▶ Try it: Exact copy, no pictures: output all the records that follow.

▶ Record extracts:
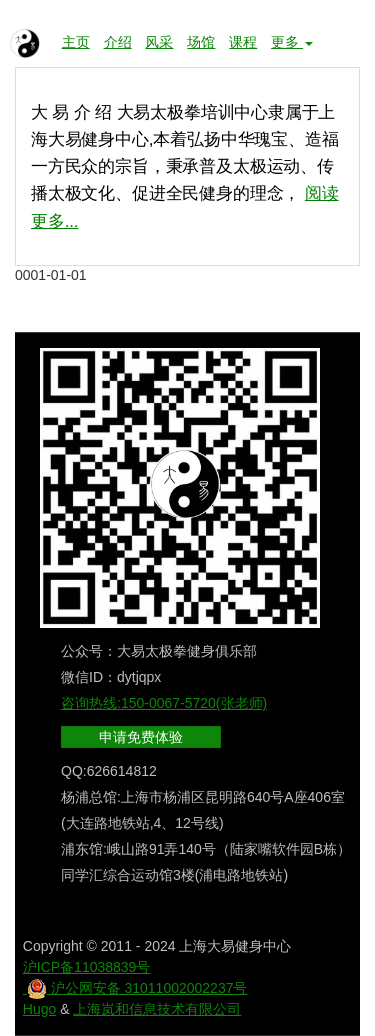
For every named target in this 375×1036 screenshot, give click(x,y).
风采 (159, 42)
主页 (76, 42)
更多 (292, 42)
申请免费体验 (141, 737)
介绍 (118, 42)
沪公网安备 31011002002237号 (135, 988)
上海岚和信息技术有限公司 (157, 1009)
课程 (243, 42)
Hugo (39, 1009)
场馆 (201, 42)
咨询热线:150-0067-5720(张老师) (164, 703)
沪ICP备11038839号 (87, 967)
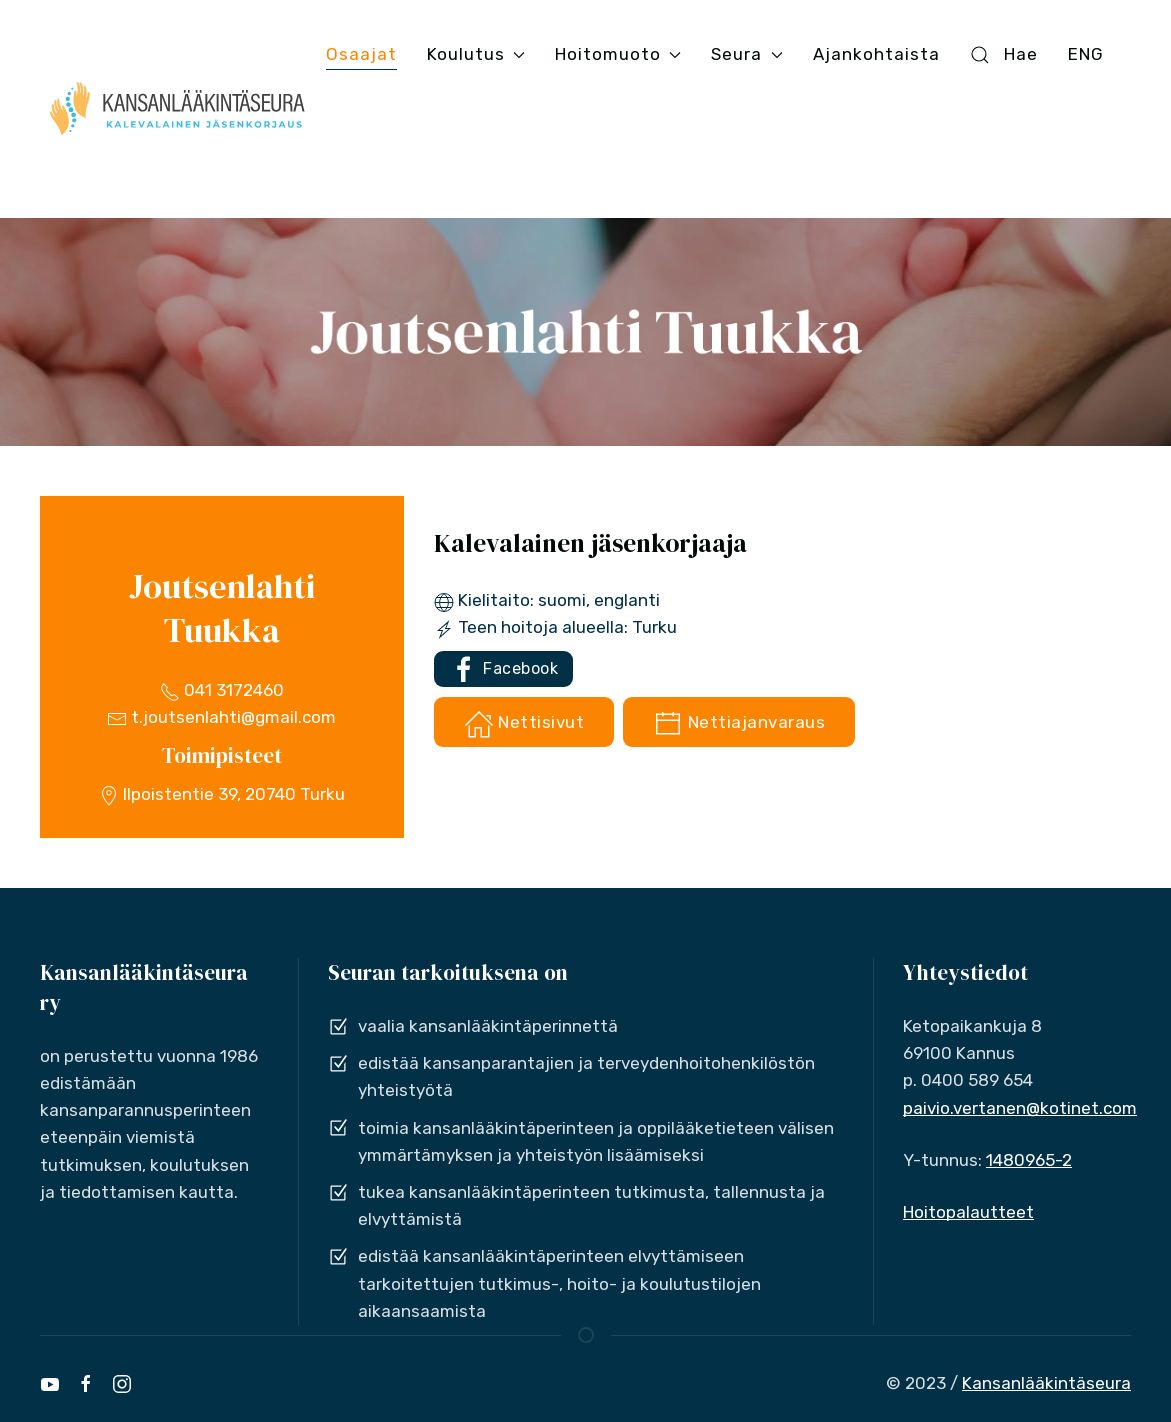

▶ Worked solution:
For every named target in this 375×1036 screenshot, give click(x,y).
风采 (159, 42)
主页 (76, 42)
更多 (292, 42)
申请免费体验 (141, 737)
介绍 (118, 42)
沪公网安备 31011002002237号 (135, 988)
上海岚和信息技术有限公司 (157, 1009)
课程 (243, 42)
Hugo (39, 1009)
场馆 (201, 42)
咨询热线:150-0067-5720(张老师) (164, 703)
沪ICP备11038839号 (87, 967)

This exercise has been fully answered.